Maybe writing a pattern into user defined stacks can tell you which task is overwritten and maybe even by how much. On the other hand, RTX does have such a mechanism, and it is not triggered. Maybe the stacks are the ones writing one of _your_ buffers which causes entry into abort, and thus is not a stack overrun at all?
Note that it is possible to have a stack overflow while jumping past the marker the OS may use for overflow detection. When a program declares lots of auto variables, the stack may overflow but with holes not used - for example a 100char write buffer that isn't completely filled.
A simulator that explicitly keeps track of the stack pointer can detect such a stack overflow. But an OS that is limited to a single marker word can not.
And as noted - stack overflows are bad, but it is quite easy to get similar problems by having buffer overruns or using uninitialized pointers or uninitialized array indices.
Maybe ...
It's one of those Dealy linker bugs???
Dealy? Deadly! Since I'm a native german, I don't know how to handle the last post. Is there any linker bug known that I can check my linker for?
Some more background information for you: 'Use Microlib' is enabled in the target options. I do not know if it has any relevance.

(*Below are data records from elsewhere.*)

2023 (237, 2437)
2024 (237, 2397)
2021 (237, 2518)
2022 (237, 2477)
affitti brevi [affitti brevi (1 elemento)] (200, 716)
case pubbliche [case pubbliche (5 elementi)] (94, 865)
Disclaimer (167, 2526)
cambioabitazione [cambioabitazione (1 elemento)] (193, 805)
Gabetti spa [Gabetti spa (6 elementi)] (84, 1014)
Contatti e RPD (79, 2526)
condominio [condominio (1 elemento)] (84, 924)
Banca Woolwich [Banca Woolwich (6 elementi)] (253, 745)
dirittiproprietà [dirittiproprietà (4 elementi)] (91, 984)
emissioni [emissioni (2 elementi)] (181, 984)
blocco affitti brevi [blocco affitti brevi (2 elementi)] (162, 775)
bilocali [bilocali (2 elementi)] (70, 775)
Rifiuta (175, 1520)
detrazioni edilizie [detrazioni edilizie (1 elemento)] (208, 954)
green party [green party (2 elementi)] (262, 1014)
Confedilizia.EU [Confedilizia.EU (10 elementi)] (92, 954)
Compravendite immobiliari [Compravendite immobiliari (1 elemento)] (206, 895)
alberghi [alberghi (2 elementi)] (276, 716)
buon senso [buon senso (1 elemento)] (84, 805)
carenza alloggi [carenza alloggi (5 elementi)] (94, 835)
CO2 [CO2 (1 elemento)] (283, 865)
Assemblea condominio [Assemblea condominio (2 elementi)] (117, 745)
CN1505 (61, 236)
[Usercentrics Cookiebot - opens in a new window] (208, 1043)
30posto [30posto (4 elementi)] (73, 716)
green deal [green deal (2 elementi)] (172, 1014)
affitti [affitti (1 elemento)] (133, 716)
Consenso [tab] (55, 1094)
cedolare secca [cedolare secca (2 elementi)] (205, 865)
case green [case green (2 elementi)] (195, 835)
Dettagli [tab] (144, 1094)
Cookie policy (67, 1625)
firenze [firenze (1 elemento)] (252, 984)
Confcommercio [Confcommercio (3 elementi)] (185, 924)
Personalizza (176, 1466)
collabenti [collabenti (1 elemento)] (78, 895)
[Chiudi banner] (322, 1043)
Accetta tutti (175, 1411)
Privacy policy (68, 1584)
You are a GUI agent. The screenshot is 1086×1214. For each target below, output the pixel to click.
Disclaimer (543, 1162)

I really do not have any idea where to search. I spent the last hours running some debugger sessions and tried to get a fixed point to catch the error, but everytime the program behaves different. Now my program code is at the point it was this morning but it is not doing a reset any more... really no difference to the code some hours ago, but no reset occurs.
I wish I had a pro here right by my side! I am tired of this sick program.

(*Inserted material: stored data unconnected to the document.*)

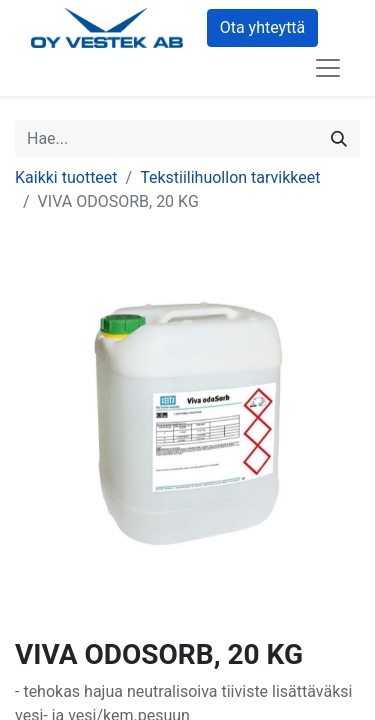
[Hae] (339, 139)
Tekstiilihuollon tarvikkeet (230, 177)
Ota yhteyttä (263, 27)
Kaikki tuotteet (66, 177)
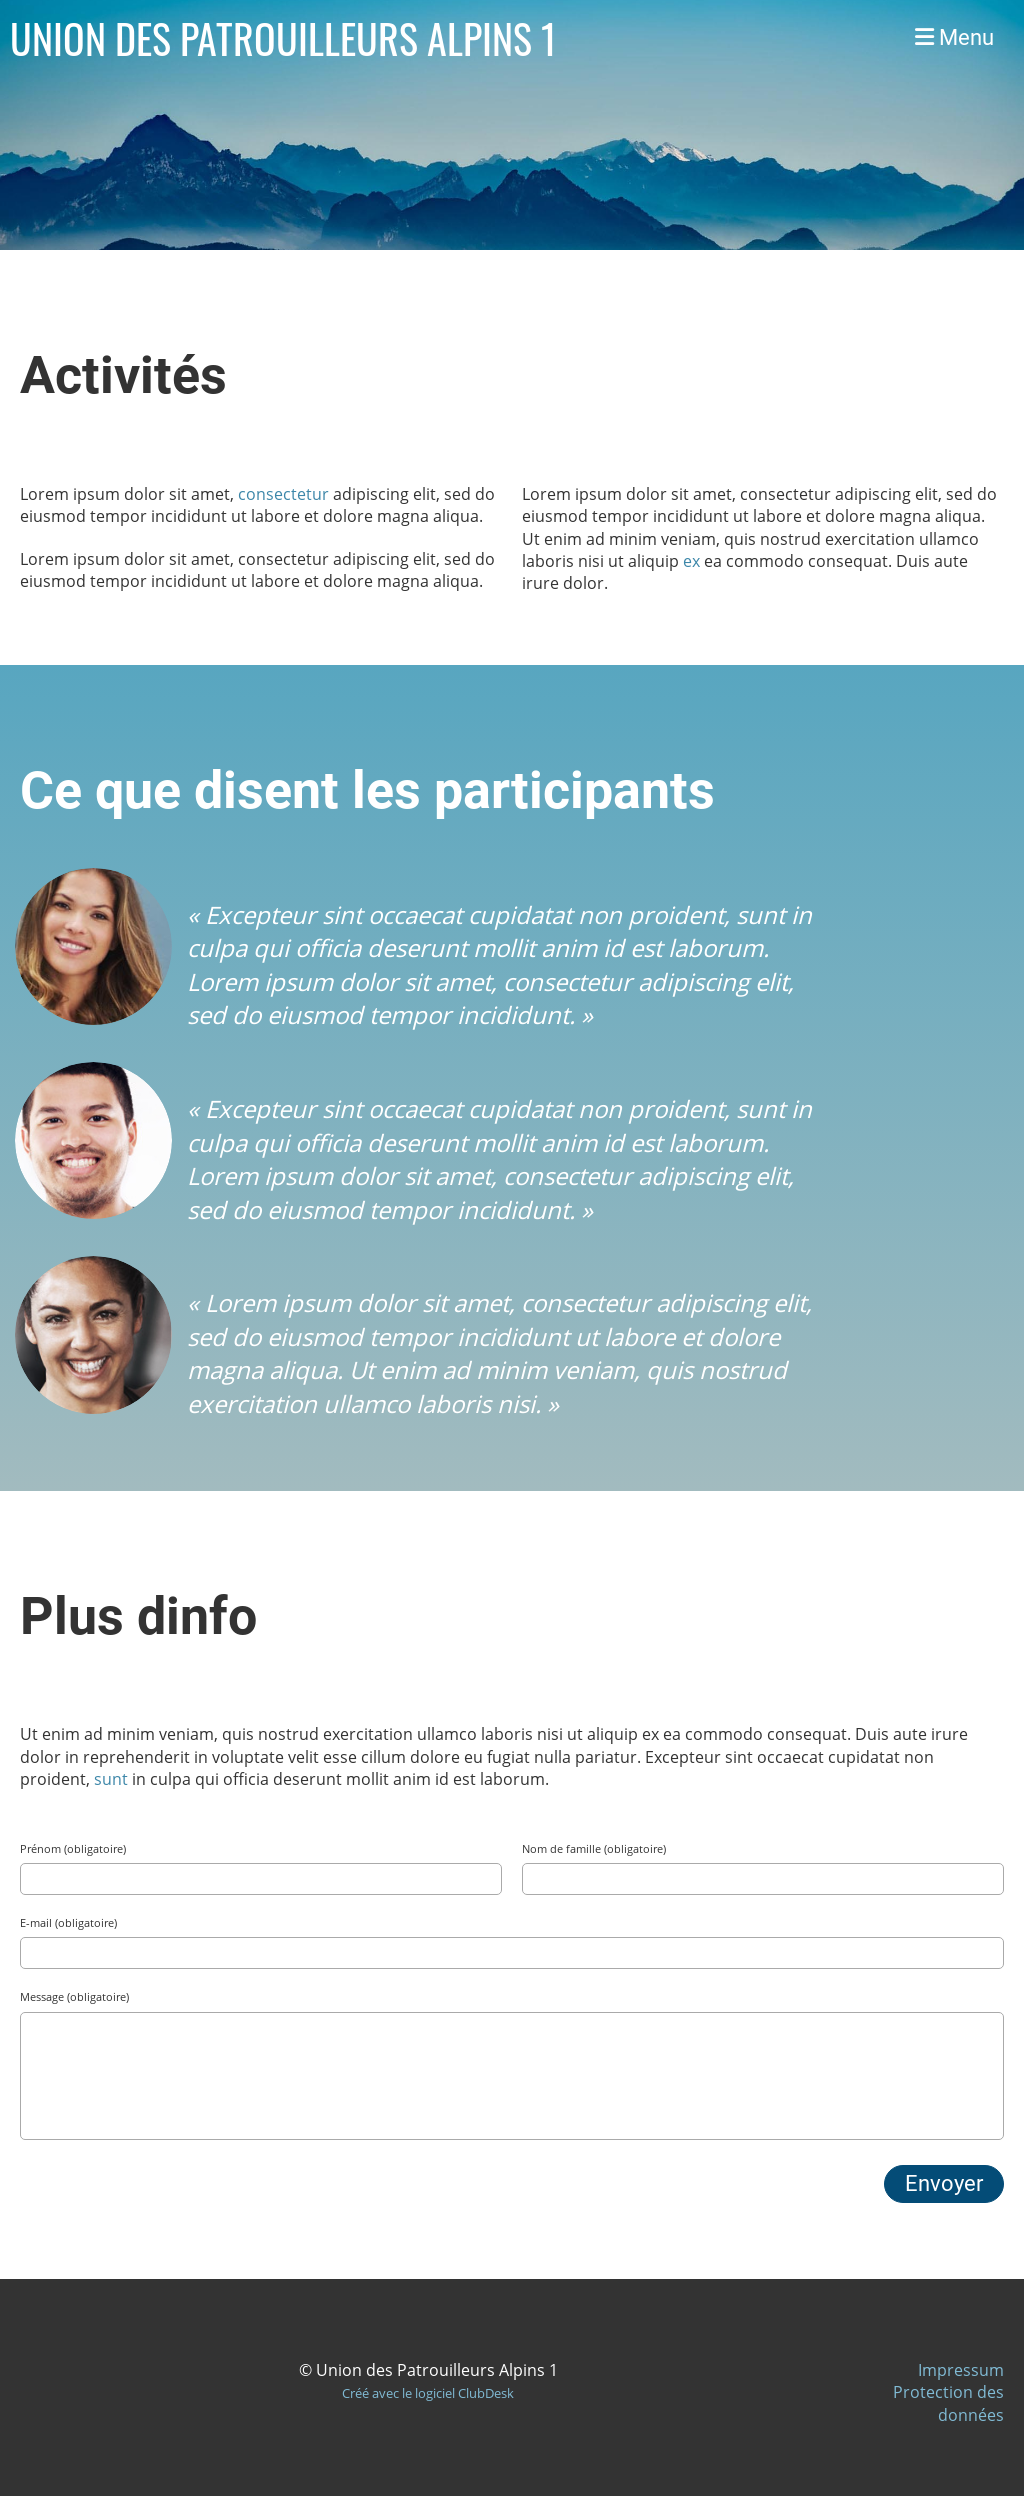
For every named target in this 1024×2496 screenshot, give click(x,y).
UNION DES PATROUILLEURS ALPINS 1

Is there a chance to use any simulator with this ability with my program?
Hi Robert,
Please don't take that last post seriously.
The general consensus is that there are no serious bugs in the linker.
(Unless someone knows something different that they don't want to share.)
S(tunned) Steve is just bored and wants to throw gravel in the machinery by h(a)unting Tamir about a previous thread. Nothing you need to worry about.
I don't think anyone has asked yet but what is the source of the reset?
In other words what is the value of the RSID after the reset?
M